The Sea Crest II (a 34′ Tollycraft Tri-Cabin) came aground about 9/10pm on Sunday July 25. The vessel was in route from Martha’s Vineyard to Florida when it encountered bad weather and mechanical failure. The Captain, Bob Mackey from Kentucky/Florida, reported that after loosing one engine making way in the windy conditions was very difficult. He tried to navigate to a safe harbor but failed to reach Barnegat Light.
While talking with Bob on the dunes overlooking the beached ship he shared the story….
Bob and his wife Ruth were transiting a newly purchased boat for a friend.
“We left Martha’s Vineyard to a very calm, flat ocean but after a few hours it turned. The wind was blowing. It became very rough and the waves were tight together. We lost one engine and in turn lost ability maneuver and stem the sea head on.
Taking blow by blow, it was a boxing match. Everything was coming loose; refrigerator, coffee maker and even the anchor. The anchor was not properly secured and it ripped off the bow. Then, the electronics were knocked out. There wasn’t much I could do other than slowly make way limping 3-5kts, navigating my best off a paper chart of the area. When I got in sight of land it was dark. We heard the surf and saw the beach front lights. I was way too far south of Barnegat Inlet. If I had the anchor I could have sat on the hook overnight but that wasn’t an option. We ended up on the beach.”

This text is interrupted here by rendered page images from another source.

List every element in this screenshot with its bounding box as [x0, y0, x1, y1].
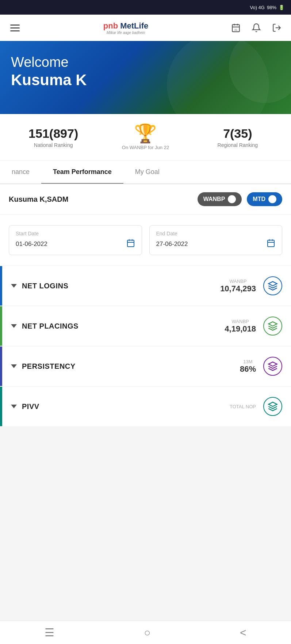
status-bar: Vo) 4G 98% 🔋 — [0, 0, 291, 15]
start-calendar-icon — [126, 239, 135, 250]
notification-icon[interactable] — [249, 21, 263, 35]
signal-info: Vo) 4G 98% 🔋 — [250, 5, 285, 10]
national-ranking-label: National Ranking — [34, 142, 73, 148]
hamburger-menu-icon[interactable] — [7, 22, 23, 34]
bottom-nav-menu[interactable]: ☰ — [37, 622, 62, 643]
pivv-card: PIVV TOTAL NOP — [0, 387, 291, 426]
pivv-right: TOTAL NOP — [230, 397, 282, 416]
wanbp-label: WANBP — [203, 196, 225, 202]
tabs-container: nance Team Performance My Goal — [0, 161, 291, 184]
net-logins-chevron[interactable] — [11, 284, 17, 288]
persistency-card: PERSISTENCY 13M 86% — [0, 346, 291, 386]
mtd-toggle-circle — [268, 195, 276, 203]
start-date-label: Start Date — [16, 231, 135, 236]
logo: pnb MetLife Milkar life aage badhein — [103, 21, 148, 35]
battery-text: 98% — [267, 5, 276, 10]
bottom-nav-back[interactable]: < — [233, 623, 254, 643]
trophy-center: 🏆 On WANBP for Jun 22 — [99, 124, 191, 150]
net-logins-title: NET LOGINS — [22, 282, 68, 290]
mtd-label: MTD — [253, 196, 265, 202]
toggle-group: WANBP MTD — [198, 192, 282, 206]
logo-text: pnb MetLife — [103, 21, 148, 31]
net-placings-icon-btn[interactable] — [263, 317, 282, 336]
calendar-icon[interactable]: 31 — [229, 21, 243, 35]
ranking-section: 151(897) National Ranking 🏆 On WANBP for… — [0, 114, 291, 161]
net-placings-chevron[interactable] — [11, 324, 17, 328]
net-placings-value: 4,19,018 — [225, 324, 256, 334]
end-date-field[interactable]: End Date 27-06-2022 — [149, 225, 283, 255]
net-placings-title: NET PLACINGS — [22, 322, 79, 330]
pivv-sub-label: TOTAL NOP — [230, 404, 256, 409]
pivv-left: PIVV — [11, 402, 39, 411]
persistency-right: 13M 86% — [240, 357, 282, 376]
net-placings-left: NET PLACINGS — [11, 322, 79, 330]
wanbp-toggle[interactable]: WANBP — [198, 192, 242, 206]
svg-marker-16 — [268, 362, 277, 366]
persistency-left: PERSISTENCY — [11, 362, 76, 371]
content-area: Kusuma K,SADM WANBP MTD Start Date 01-06… — [0, 184, 291, 456]
national-ranking: 151(897) National Ranking — [7, 126, 99, 148]
bottom-nav-home[interactable]: ○ — [137, 623, 158, 643]
net-placings-card: NET PLACINGS WANBP 4,19,018 — [0, 306, 291, 346]
net-placings-value-block: WANBP 4,19,018 — [225, 319, 256, 334]
national-ranking-number: 151(897) — [28, 126, 78, 141]
user-name-label: Kusuma K,SADM — [9, 195, 68, 204]
end-date-value: 27-06-2022 — [156, 240, 188, 248]
persistency-value: 86% — [240, 364, 256, 374]
header-icons: 31 — [229, 21, 284, 35]
app-header: pnb MetLife Milkar life aage badhein 31 — [0, 15, 291, 41]
net-logins-value-block: WANBP 10,74,293 — [220, 279, 256, 293]
welcome-banner: Welcome Kusuma K — [0, 41, 291, 114]
trophy-icon: 🏆 — [134, 124, 157, 143]
net-logins-icon-btn[interactable] — [263, 276, 282, 295]
end-calendar-icon — [267, 239, 275, 250]
svg-marker-15 — [268, 322, 277, 326]
svg-rect-6 — [127, 240, 134, 247]
user-row: Kusuma K,SADM WANBP MTD — [0, 184, 291, 214]
net-placings-sub-label: WANBP — [225, 319, 256, 324]
battery-icon: 🔋 — [279, 5, 284, 10]
pivv-chevron[interactable] — [11, 405, 17, 408]
welcome-name: Kusuma K — [11, 71, 280, 89]
net-logins-card: NET LOGINS WANBP 10,74,293 — [0, 266, 291, 306]
persistency-sub-label: 13M — [240, 359, 256, 364]
regional-ranking-label: Regional Ranking — [218, 142, 258, 148]
end-date-value-row: 27-06-2022 — [156, 239, 276, 250]
ranking-banner-label: On WANBP for Jun 22 — [122, 145, 169, 150]
tab-performance[interactable]: nance — [0, 161, 41, 184]
end-date-label: End Date — [156, 231, 276, 236]
svg-rect-10 — [268, 240, 274, 247]
pivv-title: PIVV — [22, 402, 39, 411]
svg-marker-17 — [268, 402, 277, 406]
persistency-title: PERSISTENCY — [22, 362, 76, 371]
persistency-icon-btn[interactable] — [263, 357, 282, 376]
persistency-chevron[interactable] — [11, 364, 17, 368]
net-logins-sub-label: WANBP — [220, 279, 256, 284]
bottom-spacer — [0, 427, 291, 456]
svg-marker-14 — [268, 281, 277, 286]
net-placings-right: WANBP 4,19,018 — [225, 317, 282, 336]
persistency-value-block: 13M 86% — [240, 359, 256, 374]
svg-text:31: 31 — [234, 28, 237, 31]
regional-ranking-number: 7(35) — [223, 126, 252, 141]
regional-ranking: 7(35) Regional Ranking — [192, 126, 284, 148]
start-date-field[interactable]: Start Date 01-06-2022 — [9, 225, 142, 255]
net-logins-right: WANBP 10,74,293 — [220, 276, 282, 295]
net-logins-left: NET LOGINS — [11, 282, 68, 290]
pivv-value-block: TOTAL NOP — [230, 404, 256, 409]
bottom-nav: ☰ ○ < — [0, 621, 291, 644]
net-logins-value: 10,74,293 — [220, 284, 256, 293]
tab-my-goals[interactable]: My Goal — [123, 161, 171, 184]
start-date-value: 01-06-2022 — [16, 240, 47, 248]
tab-team-performance[interactable]: Team Performance — [41, 161, 123, 184]
date-fields: Start Date 01-06-2022 End Date 27-06-202… — [0, 215, 291, 265]
mtd-toggle[interactable]: MTD — [247, 192, 282, 206]
carrier-text: Vo) 4G — [250, 5, 265, 10]
logo-subtitle: Milkar life aage badhein — [107, 31, 145, 35]
logout-icon[interactable] — [270, 21, 284, 35]
welcome-greeting: Welcome — [11, 54, 280, 71]
wanbp-toggle-circle — [228, 195, 236, 203]
start-date-value-row: 01-06-2022 — [16, 239, 135, 250]
pivv-icon-btn[interactable] — [263, 397, 282, 416]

While talking it was said the Sea Crest II might have been better off reaching the Harvey Cedars beach than risking the Barnegat Inlet in the dark, with little maneuverability.
In conclusion, after 22 hours aground, the Sea Crest II was re-floated. Both Ruth said, “Thanks to the amazing crew from Lighthouse Marina for the help.”
Coincidental Odd Fun Facts
On this day in 2016 (July 26th) another boat wash ashore on Long Beach Island.
July 26, 2016 – The Mel Rae, a Silverton cruising yacht, mysteriously found its way onto shore at 57th Street in the Brant Beach section of Long Beach Township on Monday, July 25, confounding beachgoers and local officials.